September 23, 2013
Your Brain Knows The Difference Between Real Sugar And Substitutes
Brett Smith for redOrbit.com - Your Universe Online
While your tongue may be fooled into mistaking an artificial sweetener for real sugar, your brain knows the difference, according to new research published in The Journal of Physiology.
"The consumption of high-calorie beverages is a major contributor to weight gain and obesity, even after the introduction of artificial sweeteners to the market,” said Ivan de Araujo, who led the study at Yale University School of Medicine. “We believe that the discovery is important because it shows how physiological states may impact on our choices between sugars and sweeteners.”
"Specifically, it implies that humans frequently ingesting low-calorie sweet products in a state of hunger or exhaustion may be more likely to 'relapse' and choose high calorie alternatives in the future,” he added.
In the study, researchers looked at a particular brain signal that is necessary for determining the selection between sugars and sweeteners. This signal modulates dopamine levels – part of the brain’s reward pathway – and only occurs when sugar is metabolized into a form usable as cellular fuel.
The scientists put laboratory mice through a combination of behavioral tests involving various sweeteners and sugars while monitoring chemical responses in their brains for reward signaling. The team said their findings regarding the signaling response differences are likely to be found in humans as well.
"According to the data, when we apply substances that interfere with a critical step of the 'sugar-to-energy pathway', the interest of the animals in consuming artificial sweetener decreases significantly, along with important reductions in brain dopamine levels,” de Araujo said.
"This is verified by the fact that when hungry mice – who thus have low sugar levels – are given a choice between artificial sweeteners and sugars, they are more likely to completely switch their preferences towards sugars even if the artificial sweetener is much sweeter than the sugar solution,” he added.
"The results suggest that a 'happy medium' could be a solution; combining sweeteners with minimal amounts of sugar so that energy metabolism doesn't drop, while caloric intake is kept to a minimum,” de Araujo concluded.

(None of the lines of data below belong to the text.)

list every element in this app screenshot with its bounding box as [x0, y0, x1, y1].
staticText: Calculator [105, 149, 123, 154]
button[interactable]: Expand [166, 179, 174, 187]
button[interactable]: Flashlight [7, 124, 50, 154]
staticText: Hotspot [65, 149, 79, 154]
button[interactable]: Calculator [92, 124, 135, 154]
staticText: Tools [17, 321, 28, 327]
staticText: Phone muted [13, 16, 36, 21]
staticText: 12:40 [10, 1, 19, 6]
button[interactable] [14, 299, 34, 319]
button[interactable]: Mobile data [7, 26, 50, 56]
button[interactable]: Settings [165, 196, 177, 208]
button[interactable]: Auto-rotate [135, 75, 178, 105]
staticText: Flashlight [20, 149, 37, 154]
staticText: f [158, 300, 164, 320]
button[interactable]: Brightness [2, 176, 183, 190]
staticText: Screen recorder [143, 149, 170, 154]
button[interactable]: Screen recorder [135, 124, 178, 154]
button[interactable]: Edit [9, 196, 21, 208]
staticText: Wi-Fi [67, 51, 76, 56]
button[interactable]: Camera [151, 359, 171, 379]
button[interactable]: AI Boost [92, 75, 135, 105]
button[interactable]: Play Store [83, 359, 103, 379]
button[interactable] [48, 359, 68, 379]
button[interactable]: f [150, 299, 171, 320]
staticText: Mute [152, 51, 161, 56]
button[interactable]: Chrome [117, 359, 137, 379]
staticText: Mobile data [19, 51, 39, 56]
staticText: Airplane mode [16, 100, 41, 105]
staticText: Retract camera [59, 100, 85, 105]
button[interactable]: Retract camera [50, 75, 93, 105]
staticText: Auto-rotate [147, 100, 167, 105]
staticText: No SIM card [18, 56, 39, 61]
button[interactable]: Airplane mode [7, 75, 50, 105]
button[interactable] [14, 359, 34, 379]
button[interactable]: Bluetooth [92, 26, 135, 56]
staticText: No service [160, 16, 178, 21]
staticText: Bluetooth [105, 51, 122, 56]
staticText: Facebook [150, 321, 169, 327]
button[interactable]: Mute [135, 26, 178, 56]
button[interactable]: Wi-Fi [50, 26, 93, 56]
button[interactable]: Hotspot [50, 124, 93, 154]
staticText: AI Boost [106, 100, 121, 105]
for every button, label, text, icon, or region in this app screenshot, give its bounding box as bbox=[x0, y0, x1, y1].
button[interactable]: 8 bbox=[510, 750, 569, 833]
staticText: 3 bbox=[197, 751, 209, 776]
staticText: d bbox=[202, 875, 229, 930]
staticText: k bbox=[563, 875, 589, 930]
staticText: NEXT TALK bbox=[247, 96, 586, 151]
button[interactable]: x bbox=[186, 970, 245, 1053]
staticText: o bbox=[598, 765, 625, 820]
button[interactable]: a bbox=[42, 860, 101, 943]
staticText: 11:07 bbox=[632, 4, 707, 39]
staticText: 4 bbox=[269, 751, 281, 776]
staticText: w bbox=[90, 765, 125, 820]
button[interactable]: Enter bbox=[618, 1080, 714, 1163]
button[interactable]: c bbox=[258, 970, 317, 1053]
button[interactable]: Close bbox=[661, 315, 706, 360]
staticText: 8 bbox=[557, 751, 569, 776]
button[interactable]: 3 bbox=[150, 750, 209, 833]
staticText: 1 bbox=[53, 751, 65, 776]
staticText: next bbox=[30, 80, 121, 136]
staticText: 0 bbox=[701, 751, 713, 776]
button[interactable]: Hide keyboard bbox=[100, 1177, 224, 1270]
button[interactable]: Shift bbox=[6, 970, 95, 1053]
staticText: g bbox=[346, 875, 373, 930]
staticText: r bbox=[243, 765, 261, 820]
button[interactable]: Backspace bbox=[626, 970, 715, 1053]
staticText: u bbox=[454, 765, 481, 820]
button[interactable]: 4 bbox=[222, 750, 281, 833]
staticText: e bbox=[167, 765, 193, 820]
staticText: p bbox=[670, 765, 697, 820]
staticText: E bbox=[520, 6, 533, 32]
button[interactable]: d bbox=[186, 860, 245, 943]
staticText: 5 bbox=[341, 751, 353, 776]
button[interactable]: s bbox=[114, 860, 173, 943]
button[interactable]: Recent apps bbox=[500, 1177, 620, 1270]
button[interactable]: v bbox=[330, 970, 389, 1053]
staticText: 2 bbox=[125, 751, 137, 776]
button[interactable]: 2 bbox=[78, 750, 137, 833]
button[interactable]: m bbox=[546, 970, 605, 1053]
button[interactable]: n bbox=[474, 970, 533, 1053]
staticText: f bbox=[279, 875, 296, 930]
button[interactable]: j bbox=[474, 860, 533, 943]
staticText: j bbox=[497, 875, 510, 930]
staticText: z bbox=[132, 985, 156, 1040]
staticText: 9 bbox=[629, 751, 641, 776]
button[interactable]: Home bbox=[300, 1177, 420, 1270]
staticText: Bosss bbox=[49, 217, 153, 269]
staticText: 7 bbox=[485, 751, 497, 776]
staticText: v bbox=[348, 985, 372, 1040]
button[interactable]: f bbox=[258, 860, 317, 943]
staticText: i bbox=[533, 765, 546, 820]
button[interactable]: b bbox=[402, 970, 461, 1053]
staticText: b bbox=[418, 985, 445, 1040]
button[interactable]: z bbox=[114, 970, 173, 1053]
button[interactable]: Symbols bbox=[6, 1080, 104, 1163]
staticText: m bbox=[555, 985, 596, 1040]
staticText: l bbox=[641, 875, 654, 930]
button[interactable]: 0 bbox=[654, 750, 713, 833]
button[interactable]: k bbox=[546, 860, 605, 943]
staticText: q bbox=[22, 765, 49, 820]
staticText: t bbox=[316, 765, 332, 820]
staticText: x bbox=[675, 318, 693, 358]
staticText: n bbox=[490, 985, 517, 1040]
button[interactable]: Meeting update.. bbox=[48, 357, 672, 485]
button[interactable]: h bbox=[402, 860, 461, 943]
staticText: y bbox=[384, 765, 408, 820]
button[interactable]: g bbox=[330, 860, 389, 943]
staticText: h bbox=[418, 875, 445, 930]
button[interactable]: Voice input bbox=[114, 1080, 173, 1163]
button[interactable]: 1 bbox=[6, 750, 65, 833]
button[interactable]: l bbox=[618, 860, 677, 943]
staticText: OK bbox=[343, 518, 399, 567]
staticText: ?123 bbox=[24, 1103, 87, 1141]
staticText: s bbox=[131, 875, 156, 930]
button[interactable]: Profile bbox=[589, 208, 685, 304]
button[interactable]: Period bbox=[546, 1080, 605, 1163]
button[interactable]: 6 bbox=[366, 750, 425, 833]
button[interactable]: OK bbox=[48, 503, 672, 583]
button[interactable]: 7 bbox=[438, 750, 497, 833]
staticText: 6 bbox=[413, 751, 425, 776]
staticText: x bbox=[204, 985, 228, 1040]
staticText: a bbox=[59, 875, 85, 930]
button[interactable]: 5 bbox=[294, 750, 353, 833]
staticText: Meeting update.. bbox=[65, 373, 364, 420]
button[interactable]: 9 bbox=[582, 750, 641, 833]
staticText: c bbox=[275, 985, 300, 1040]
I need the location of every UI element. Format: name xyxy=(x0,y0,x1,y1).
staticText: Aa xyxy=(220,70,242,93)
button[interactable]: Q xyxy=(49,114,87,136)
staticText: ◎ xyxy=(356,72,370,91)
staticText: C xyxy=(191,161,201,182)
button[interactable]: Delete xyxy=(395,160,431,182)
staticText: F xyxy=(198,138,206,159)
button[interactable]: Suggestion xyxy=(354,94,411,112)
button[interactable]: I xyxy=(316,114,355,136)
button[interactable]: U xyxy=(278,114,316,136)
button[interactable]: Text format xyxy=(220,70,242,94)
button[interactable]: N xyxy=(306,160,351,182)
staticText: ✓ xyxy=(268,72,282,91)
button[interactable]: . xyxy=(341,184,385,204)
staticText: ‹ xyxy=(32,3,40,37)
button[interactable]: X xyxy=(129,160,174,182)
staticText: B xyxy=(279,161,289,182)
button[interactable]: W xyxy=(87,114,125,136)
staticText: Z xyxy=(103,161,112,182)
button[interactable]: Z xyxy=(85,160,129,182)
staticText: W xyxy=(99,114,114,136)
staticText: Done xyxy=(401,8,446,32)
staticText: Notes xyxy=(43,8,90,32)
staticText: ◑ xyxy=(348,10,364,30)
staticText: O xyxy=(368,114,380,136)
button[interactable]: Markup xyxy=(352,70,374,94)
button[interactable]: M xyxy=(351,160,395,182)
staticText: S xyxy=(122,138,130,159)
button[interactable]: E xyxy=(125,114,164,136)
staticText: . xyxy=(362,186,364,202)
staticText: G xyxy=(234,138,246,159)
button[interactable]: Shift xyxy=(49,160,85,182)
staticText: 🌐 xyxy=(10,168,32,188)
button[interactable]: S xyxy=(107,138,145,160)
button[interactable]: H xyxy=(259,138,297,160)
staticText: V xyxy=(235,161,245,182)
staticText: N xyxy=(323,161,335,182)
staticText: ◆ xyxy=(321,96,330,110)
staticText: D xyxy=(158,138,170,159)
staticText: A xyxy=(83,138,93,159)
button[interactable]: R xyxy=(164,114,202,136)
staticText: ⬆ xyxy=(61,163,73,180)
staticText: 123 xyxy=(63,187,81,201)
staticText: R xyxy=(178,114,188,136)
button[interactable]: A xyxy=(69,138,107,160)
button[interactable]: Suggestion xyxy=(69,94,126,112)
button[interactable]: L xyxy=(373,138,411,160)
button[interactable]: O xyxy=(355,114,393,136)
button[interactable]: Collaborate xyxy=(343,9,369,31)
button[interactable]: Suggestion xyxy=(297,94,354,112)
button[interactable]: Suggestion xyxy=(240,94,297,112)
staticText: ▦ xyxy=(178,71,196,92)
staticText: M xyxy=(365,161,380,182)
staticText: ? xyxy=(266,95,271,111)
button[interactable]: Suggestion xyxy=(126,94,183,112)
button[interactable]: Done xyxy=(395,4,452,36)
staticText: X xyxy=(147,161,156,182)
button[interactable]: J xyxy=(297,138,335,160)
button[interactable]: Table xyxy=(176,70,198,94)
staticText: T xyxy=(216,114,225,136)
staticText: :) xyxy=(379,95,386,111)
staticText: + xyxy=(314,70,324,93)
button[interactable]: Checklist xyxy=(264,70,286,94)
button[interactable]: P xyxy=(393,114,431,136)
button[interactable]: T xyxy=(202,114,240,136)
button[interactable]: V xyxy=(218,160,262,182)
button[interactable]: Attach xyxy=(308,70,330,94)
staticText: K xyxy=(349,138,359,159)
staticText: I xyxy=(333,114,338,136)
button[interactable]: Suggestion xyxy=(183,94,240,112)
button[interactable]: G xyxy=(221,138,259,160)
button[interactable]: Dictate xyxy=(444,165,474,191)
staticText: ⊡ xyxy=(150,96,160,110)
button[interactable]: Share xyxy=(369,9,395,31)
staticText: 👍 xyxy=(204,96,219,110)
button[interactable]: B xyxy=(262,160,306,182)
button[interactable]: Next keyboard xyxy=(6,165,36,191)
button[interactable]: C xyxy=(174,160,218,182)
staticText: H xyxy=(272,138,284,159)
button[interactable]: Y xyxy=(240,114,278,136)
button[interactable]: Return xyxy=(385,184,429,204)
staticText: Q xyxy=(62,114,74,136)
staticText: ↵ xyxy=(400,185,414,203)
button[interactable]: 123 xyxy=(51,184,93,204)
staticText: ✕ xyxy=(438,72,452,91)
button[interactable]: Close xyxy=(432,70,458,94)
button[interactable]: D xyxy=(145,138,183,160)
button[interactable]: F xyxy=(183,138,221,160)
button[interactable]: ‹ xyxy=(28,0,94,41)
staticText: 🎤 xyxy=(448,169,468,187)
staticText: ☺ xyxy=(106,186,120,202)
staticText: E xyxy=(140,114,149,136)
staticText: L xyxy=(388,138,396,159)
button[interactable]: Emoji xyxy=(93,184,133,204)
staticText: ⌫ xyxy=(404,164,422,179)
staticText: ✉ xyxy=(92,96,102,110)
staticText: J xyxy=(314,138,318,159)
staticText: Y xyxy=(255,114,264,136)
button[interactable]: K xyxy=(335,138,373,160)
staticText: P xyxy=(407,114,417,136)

Dietary impact aside, some people say they simply prefer the taste of artificially-sweetened, or diet, soda to sugar-sweetened soda and a new study published last week in the journal Gastroenterology found that carbonation can play a role in masking the distinct flavors of each type.
“The presence of carbonation produced an overall decrease in the neural processing of sweetness-related signals, especially from sucrose,” the study authors wrote. “CO2 reduced the neural processing of sucrose more than that of artificial sweeteners. These findings might be relevant to dietary interventions that include non-caloric beverages, whereas the combination of CO2 and sucrose might increase consumption of sucrose.”
“This study proves that the right combination of carbonation and artificial sweeteners can leave the sweet taste of diet drinks indistinguishable from normal drinks,” said study author Rosario Cuomo, an associate professor in the department of clinical medicine and surgery at Federico II University in Naples, Italy.
“Tricking the brain about the type of sweet could be advantageous to weight loss – it facilitates the consumption of low-calorie drinks because their taste is perceived as pleasant as the sugary, calorie-laden drink.”